The European Parliament reached a deal on the Platform Work Directive in December 2022. Platform work is a form of employment in which organisations/individuals use an online platform to access other organisations/individuals to provide services in exchange for payment. Member States have different approaches to platform work and courts in the EU decide on the employment status of platform workers on a case-by-case basis.
The original wording of the directive put forward by the European Commission in 2021 was intended to ensure that people working through digital labour platforms are granted the employment status that corresponds to their actual work arrangements. To determine whether the platform is an employer, the Commission provided a list of five control criteria. If at least two of these criteria are met, the people working through the platform should enjoy the labour and social rights that come with the status of 'employee'. The agreement reached by the Parliament went even further with the complete removal of the list of criteria. Instead, the Parliament agreed to let workers, trade unions and national authorities trigger the presumption if they deemed it fair, with no conditions to fulfil. The platform would then have the right to rebut the presumption by proving that workers are ‘genuinely self-employed’.
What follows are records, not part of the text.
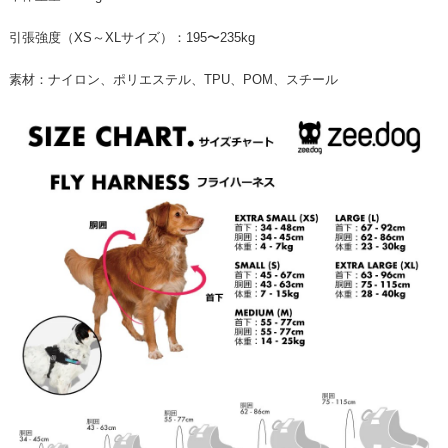
引張強度（XS～XLサイズ）：195〜235kg
素材：ナイロン、ポリエステル、TPU、POM、スチール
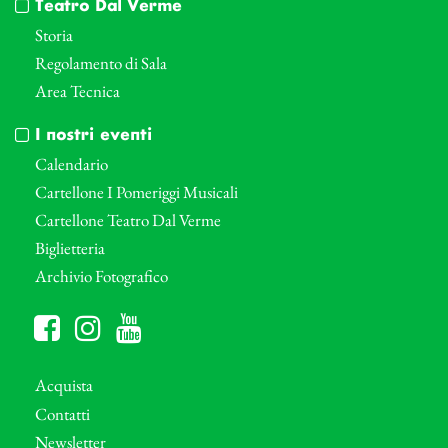
Teatro Dal Verme
Storia
Regolamento di Sala
Area Tecnica
I nostri eventi
Calendario
Cartellone I Pomeriggi Musicali
Cartellone Teatro Dal Verme
Biglietteria
Archivio Fotografico
Acquista
Contatti
Newsletter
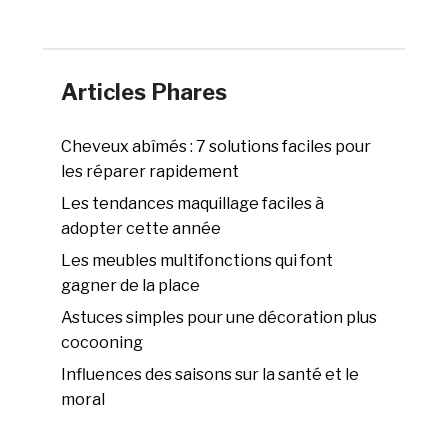
Articles Phares
Cheveux abîmés : 7 solutions faciles pour
les réparer rapidement
Les tendances maquillage faciles à
adopter cette année
Les meubles multifonctions qui font
gagner de la place
Astuces simples pour une décoration plus
cocooning
Influences des saisons sur la santé et le
moral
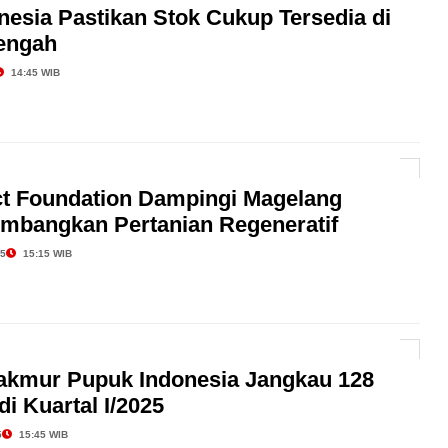
esia Pastikan Stok Cukup Tersedia di
engah
14:45 WIB
t Foundation Dampingi Magelang
embangkan Pertanian Regeneratif
25
15:15 WIB
kmur Pupuk Indonesia Jangkau 128
di Kuartal I/2025
5
15:45 WIB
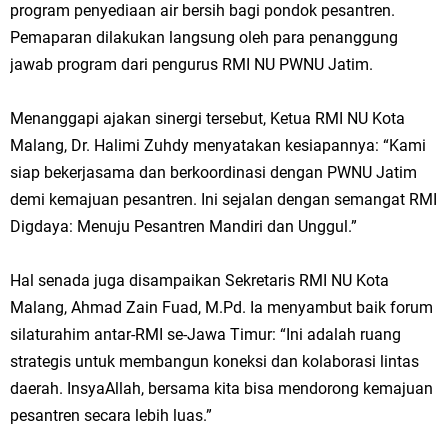
program penyediaan air bersih bagi pondok pesantren.
Pemaparan dilakukan langsung oleh para penanggung
jawab program dari pengurus RMI NU PWNU Jatim.
Menanggapi ajakan sinergi tersebut, Ketua RMI NU Kota
Malang, Dr. Halimi Zuhdy menyatakan kesiapannya: “Kami
siap bekerjasama dan berkoordinasi dengan PWNU Jatim
demi kemajuan pesantren. Ini sejalan dengan semangat RMI
Digdaya: Menuju Pesantren Mandiri dan Unggul.”
Hal senada juga disampaikan Sekretaris RMI NU Kota
Malang, Ahmad Zain Fuad, M.Pd. Ia menyambut baik forum
silaturahim antar-RMI se-Jawa Timur: “Ini adalah ruang
strategis untuk membangun koneksi dan kolaborasi lintas
daerah. InsyaAllah, bersama kita bisa mendorong kemajuan
pesantren secara lebih luas.”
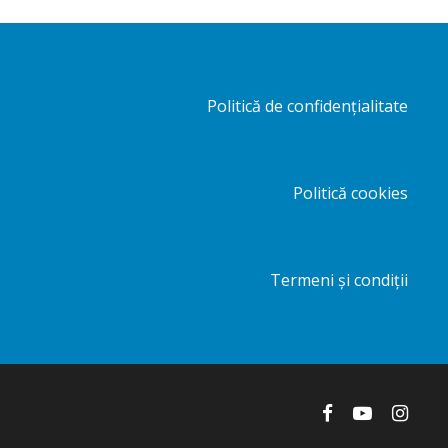
n
t
Politică de confidențialitate
Politică cookies
Termeni și condiții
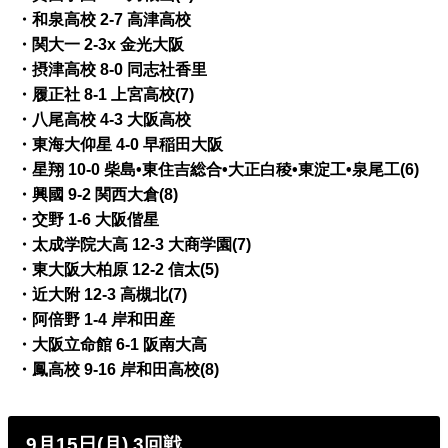
・和泉高校 2-7 高津高校
・関大一 2-3x 金光大阪
・摂津高校 8-0 同志社香里
・履正社 8-1 上宮高校(7)
・八尾高校 4-3 大阪高校
・東海大仰星 4-0 早稲田大阪
・星翔 10-0 柴島•東住吉総合•大正白稜•東淀工•泉尾工(6)
・興國 9-2 関西大倉(8)
・交野 1-6 大阪偕星
・太成学院大高 12-3 大商学園(7)
・東大阪大柏原 12-2 信太(5)
・近大附 12-3 高槻北(7)
・阿倍野 1-4 岸和田産
・大阪立命館 6-1 阪南大高
・鳳高校 9-16 岸和田高校(8)
9月15日(月) 3回戦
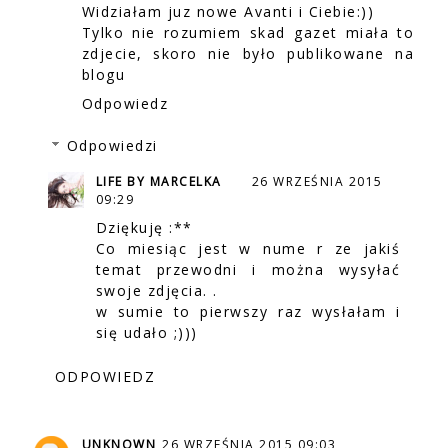
Widziałam juz nowe Avanti i Ciebie:))
Tylko nie rozumiem skad gazet miała to
zdjecie, skoro nie było publikowane na
blogu
Odpowiedz
Odpowiedzi
LIFE BY MARCELKA
26 WRZEŚNIA 2015
09:29
Dziękuję :**
Co miesiąc jest w nume r ze jakiś
temat przewodni i można wysyłać
swoje zdjęcia. .
w sumie to pierwszy raz wysłałam i
się udało ;)))
ODPOWIEDZ
UNKNOWN
26 WRZEŚNIA 2015 09:03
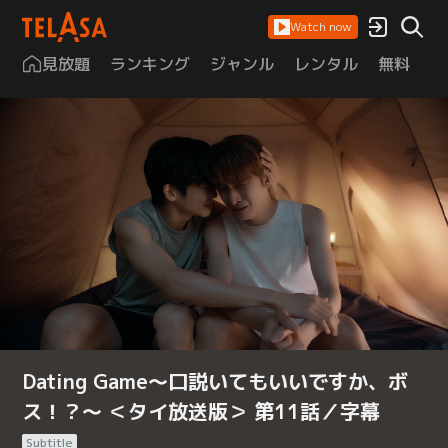
Watch now
見放題
ランキング
ジャンル
レンタル
無料
は
Dating Game～口説いてもいいですか、ボ
ス！？～ ＜タイ放送版＞ 第11話／字幕
Subtitle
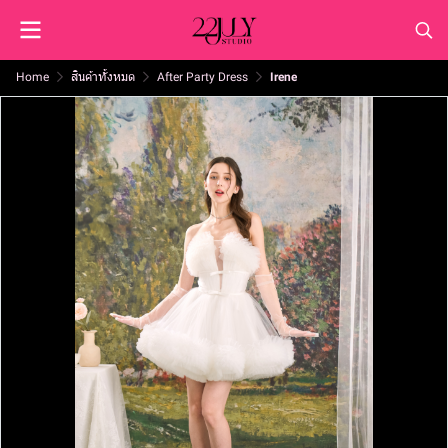
Home
สินค้าทั้งหมด
After Party Dress
Irene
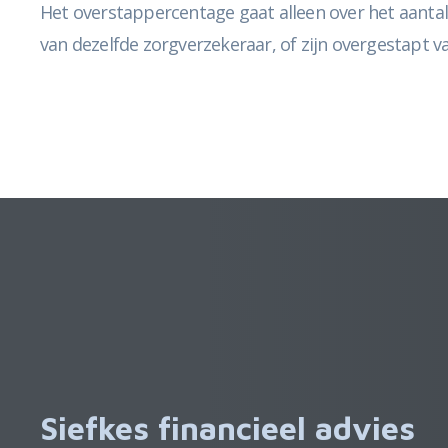
Het overstappercentage gaat alleen over het aantal
van dezelfde zorgverzekeraar, of zijn overgestapt v
Siefkes financieel advies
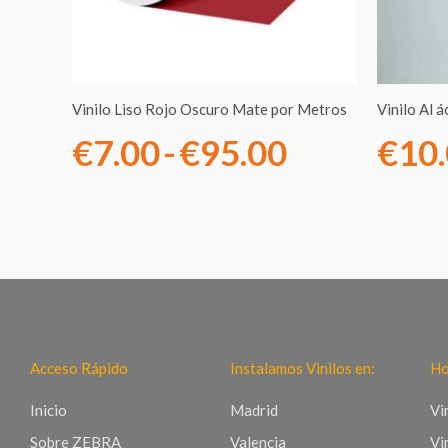
hasta
€95.00
Vinilo Liso Rojo Oscuro Mate por Metros
Vinilo Al 
€
7.00
-
€
95.00
€
10
Acceso Rápido
Instalamos Vinilos en:
Ho
Inicio
Madrid
Vi
Sobre ZEBRA
Valencia
Vi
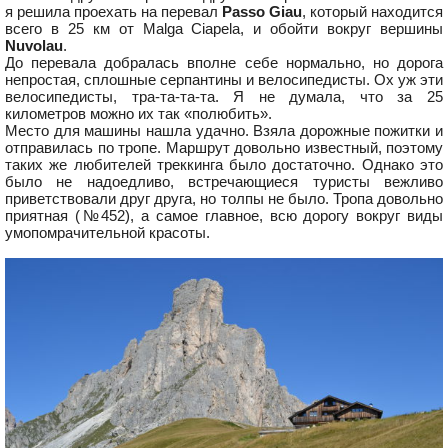
я решила проехать на перевал
Passo Giau
, который находится
всего в 25 км от Malga Ciapela, и обойти вокруг вершины
Nuvolau
.
До перевала добралась вполне себе нормально, но дорога
непростая, сплошные серпантины и велосипедисты. Ох уж эти
велосипедисты, тра-та-та-та. Я не думала, что за 25
километров можно их так «полюбить».
Место для машины нашла удачно. Взяла дорожные пожитки и
отправилась по тропе. Маршрут довольно известный, поэтому
таких же любителей треккинга было достаточно. Однако это
было не надоедливо, встречающиеся туристы вежливо
приветствовали друг друга, но толпы не было. Тропа довольно
приятная (№452), а самое главное, всю дорогу вокруг виды
умопомрачительной красоты.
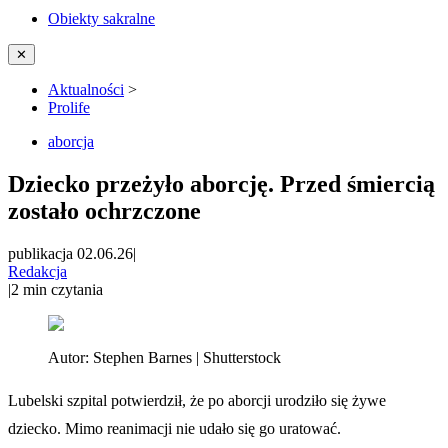
Obiekty sakralne
✕
Aktualności
>
Prolife
aborcja
Dziecko przeżyło aborcję. Przed śmiercią
zostało ochrzczone
publikacja 02.06.26
|
Redakcja
|
2
min czytania
Autor:
Stephen Barnes | Shutterstock
Lubelski szpital potwierdził, że po aborcji urodziło się żywe
dziecko. Mimo reanimacji nie udało się go uratować.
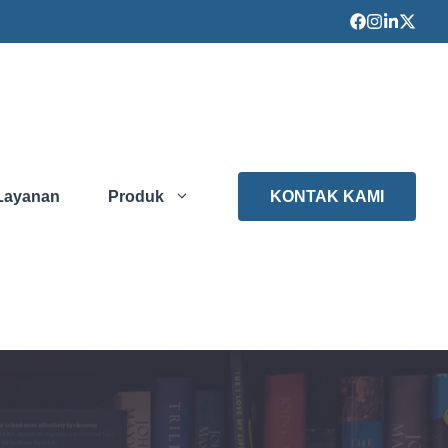
Layanan
Produk
KONTAK KAMI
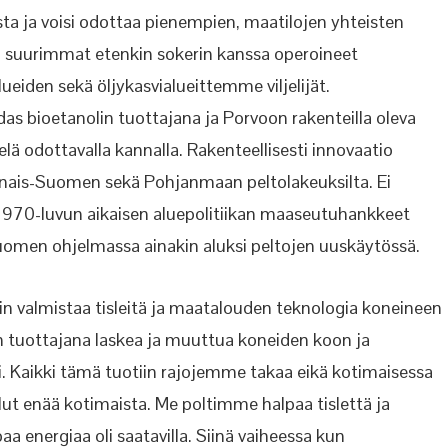
sta
ja voisi odottaa pienempien, maatilojen yhteisten
ksi suurimmat etenkin sokerin kanssa operoineet
alueiden sekä
öljykasvialueittemme
viljelijät.
das
bioetanolin tuottajana
ja Porvoon rakenteilla oleva
ä odottavalla kannalla. Rakenteellisesti innovaatio
ounais-Suomen sekä Pohjanmaan peltolakeuksilta.
Ei
ä 1970-luvun aikaisen aluepolitiikan maaseutuhankkeet
Suomen
ohjelmassa ainakin aluksi
peltojen uuskäytössä.
n valmistaa tisleitä ja maatalouden teknologia koneineen
n tuottajana laskea ja muuttua koneiden koon ja
i. Kaikki tämä tuotiin rajojemme takaa eikä kotimaisessa
ut enää kotimaista. Me poltimme halpaa tislettä ja
 energiaa oli saatavilla. Siinä vaiheessa kun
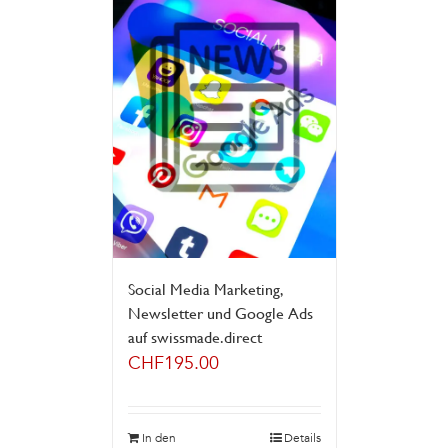
Social Media Marketing,
Newsletter und Google Ads
auf swissmade.direct
CHF
195.00
In den
Details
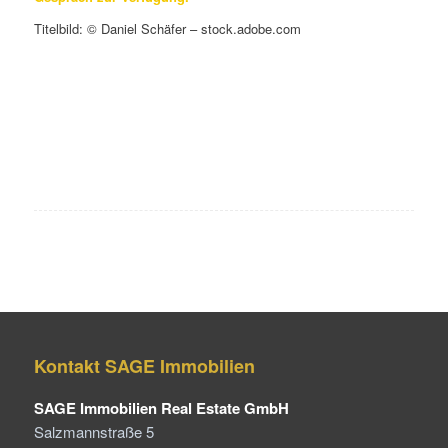
Titelbild: © Daniel Schäfer – stock.adobe.com
Kontakt SAGE Immobilien
SAGE Immobilien Real Estate GmbH
Salzmannstraße 5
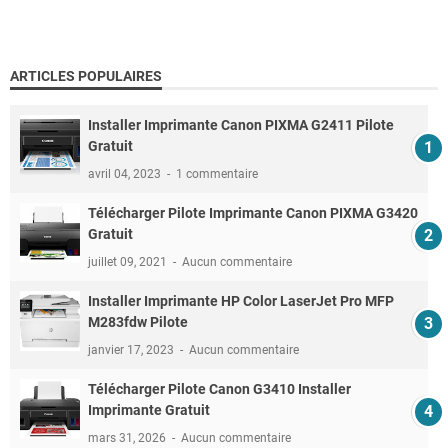
ARTICLES POPULAIRES
Installer Imprimante Canon PIXMA G2411 Pilote
Gratuit
avril 04, 2023
1 commentaire
Télécharger Pilote Imprimante Canon PIXMA G3420
Gratuit
juillet 09, 2021
Aucun commentaire
Installer Imprimante HP Color LaserJet Pro MFP
M283fdw Pilote
janvier 17, 2023
Aucun commentaire
Télécharger Pilote Canon G3410 Installer
Imprimante Gratuit
mars 31, 2026
Aucun commentaire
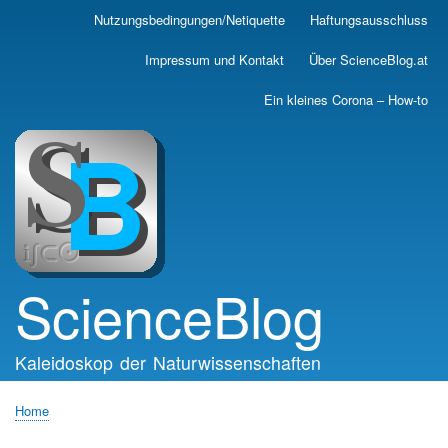
Skip
Nutzungsbedingungen/Netiquette
Haftungsausschluss
Main
to
main
navigation
Impressum und Kontakt
Über ScienceBlog.at
content
Ein kleines Corona – How-to
ScienceBlog
Kaleidoskop der Naturwissenschaften
Home
Breadcrumb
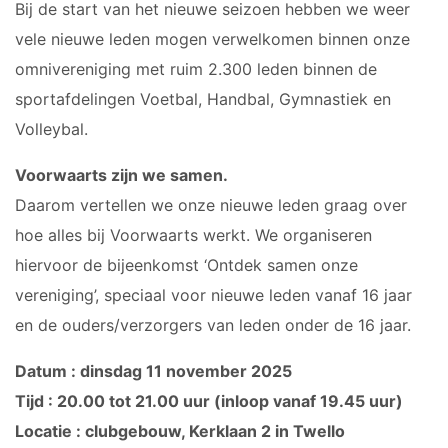
Bij de start van het nieuwe seizoen hebben we weer
vele nieuwe leden mogen verwelkomen binnen onze
omnivereniging met ruim 2.300 leden binnen de
sportafdelingen Voetbal, Handbal, Gymnastiek en
Volleybal.
Voorwaarts zijn we samen.
Daarom vertellen we onze nieuwe leden graag over
hoe alles bij Voorwaarts werkt. We organiseren
hiervoor de bijeenkomst ‘Ontdek samen onze
vereniging’, speciaal voor nieuwe leden vanaf 16 jaar
en de ouders/verzorgers van leden onder de 16 jaar.
Datum : dinsdag 11 november 2025
Tijd : 20.00 tot 21.00 uur (inloop vanaf 19.45 uur)
Locatie : clubgebouw, Kerklaan 2 in Twello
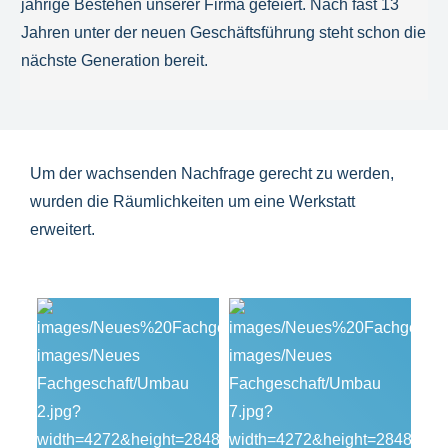
jährige Bestehen unserer Firma gefeiert. Nach fast 13
Jahren unter der neuen Geschäftsführung steht schon die
nächste Generation bereit.
Um der wachsenden Nachfrage gerecht zu werden,
wurden die Räumlichkeiten um eine Werkstatt
erweitert.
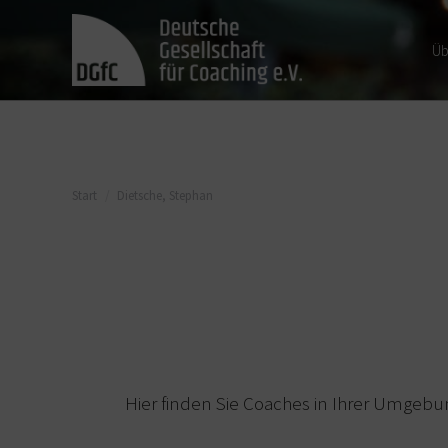
Üb
Sie befinden sich hier:
Start
Dietsche, Stephan
Hier finden Sie Coaches in Ihrer Umgebu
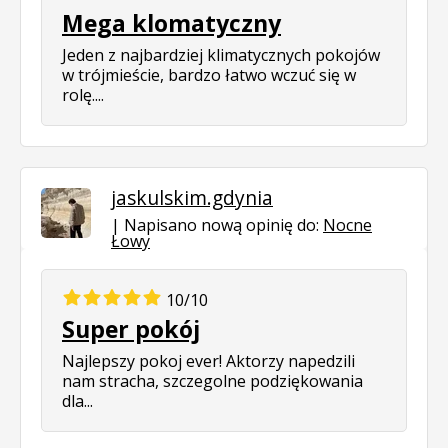
Mega klomatyczny
Jeden z najbardziej klimatycznych pokojów
w trójmieście, bardzo łatwo wczuć się w
rolę....
jaskulskim.gdynia
Napisano nową opinię do:
Nocne
Łowy
10/10
Super pokój
Najlepszy pokoj ever! Aktorzy napedzili
nam stracha, szczegolne podziękowania
dla...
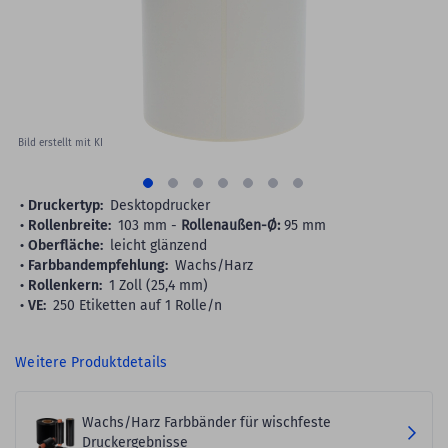
gallery
Bild erstellt mit KI
Druckertyp:
Desktopdrucker
Rollenbreite:
103 mm -
Rollenaußen-Ø:
95 mm
Oberfläche:
leicht glänzend
Farbbandempfehlung:
Wachs/Harz
Rollenkern:
1 Zoll (25,4 mm)
VE:
250 Etiketten auf 1 Rolle/n
Weitere Produktdetails
Wachs/Harz Farbbänder für wischfeste
Druckergebnisse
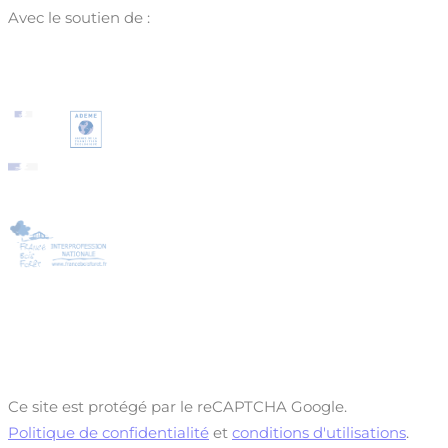
Avec le soutien de :
Ce site est protégé par le reCAPTCHA Google.
Politique de confidentialité
et
conditions d'utilisations
.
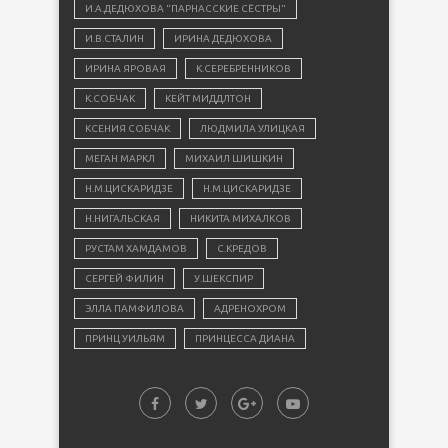
И.А.ДЕДЮХОВА "ПАРНАССКИЕ СЁСТРЫ"
И.В.СТАЛИН
ИРИНА ДЕДЮХОВА
ИРИНА ЯРОВАЯ
К.СЕРЕБРЕННИКОВ
К.СОБЧАК
КЕЙТ МИДДЛТОН
КСЕНИЯ СОБЧАК
ЛЮДМИЛА УЛИЦКАЯ
МЕГАН МАРКЛ
МИХАИЛ ШИШКИН
Н.М.ЦИСКАРИДЗЕ
Н.М.ЦИСКАРИДЗЕ
Н.НИГАЛЬСКАЯ
НИКИТА МИХАЛКОВ
РУСТАМ ХАМДАМОВ
С.КРЕДОВ
СЕРГЕЙ ФИЛИН
У.ШЕКСПИР
ЭЛЛА ПАМФИЛОВА
АДРЕНОХРОМ
ПРИНЦ УИЛЬЯМ
ПРИНЦЕССА ДИАНА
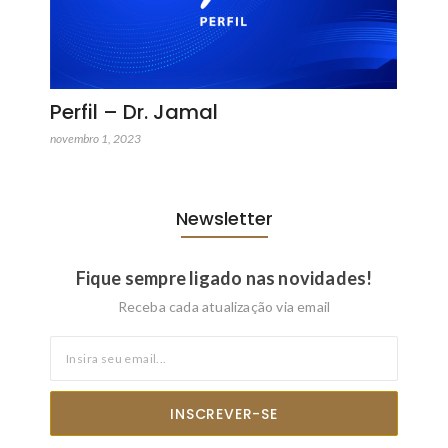
Perfil – Dr. Jamal
novembro 1, 2023
Newsletter
Fique sempre ligado nas novidades!
Receba cada atualização via email
INSCREVER-SE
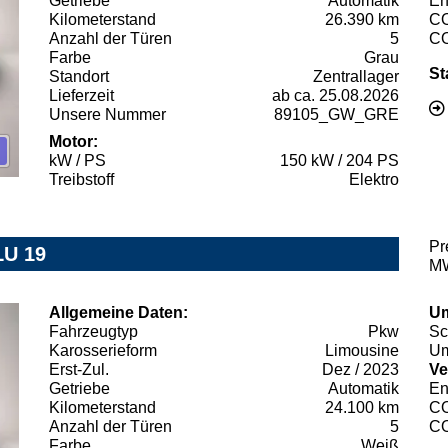
Getriebe
Automatik
En
Kilometerstand
26.390 km
C
Anzahl der Türen
5
C
Farbe
Grau
St
Standort
Zentrallager
Lieferzeit
ab ca. 25.08.2026
Unsere Nummer
89105_GW_GRE
Motor:
kW / PS
150 kW / 204 PS
Treibstoff
Elektro
Pr
LU 19
MW
Allgemeine Daten:
Um
Fahrzeugtyp
Pkw
Sc
Karosserieform
Limousine
Um
Erst-Zul.
Dez / 2023
Ve
Getriebe
Automatik
En
Kilometerstand
24.100 km
C
Anzahl der Türen
5
C
Farbe
Weiß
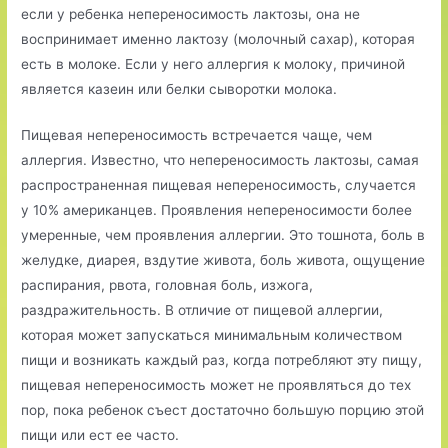
если у ребенка непереносимость лактозы, она не
воспринимает именно лактозу (молочный сахар), которая
есть в молоке. Если у него аллергия к молоку, причиной
является казеин или белки сыворотки молока.
Пищевая непереносимость встречается чаще, чем
аллергия. Известно, что непереносимость лактозы, самая
распространенная пищевая непереносимость, случается
у 10% американцев. Проявления непереносимости более
умеренные, чем проявления аллергии. Это тошнота, боль в
желудке, диарея, вздутие живота, боль живота, ощущение
распирания, рвота, головная боль, изжога,
раздражительность. В отличие от пищевой аллергии,
которая может запускаться минимальным количеством
пищи и возникать каждый раз, когда потребляют эту пищу,
пищевая непереносимость может не проявляться до тех
пор, пока ребенок съест достаточно большую порцию этой
пищи или ест ее часто.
The second part of the directive sets out transparency requirements in relation to the use of algorithms by digital labour platforms. Digital labour platforms use algorithmic systems to organise and manage the people performing platform work through their applications/websites. The deal includes the requirement of human oversight for all algorithmic decisions that ‘significantly affect working conditions’ and promote collective bargaining for platform workers.
The details of the political agreement in the Parliament are subject to plenary adoption at the beginning of 2023. Once voted in plenary, the directive proposal will then be subject to trialogue negotiations later in 2023.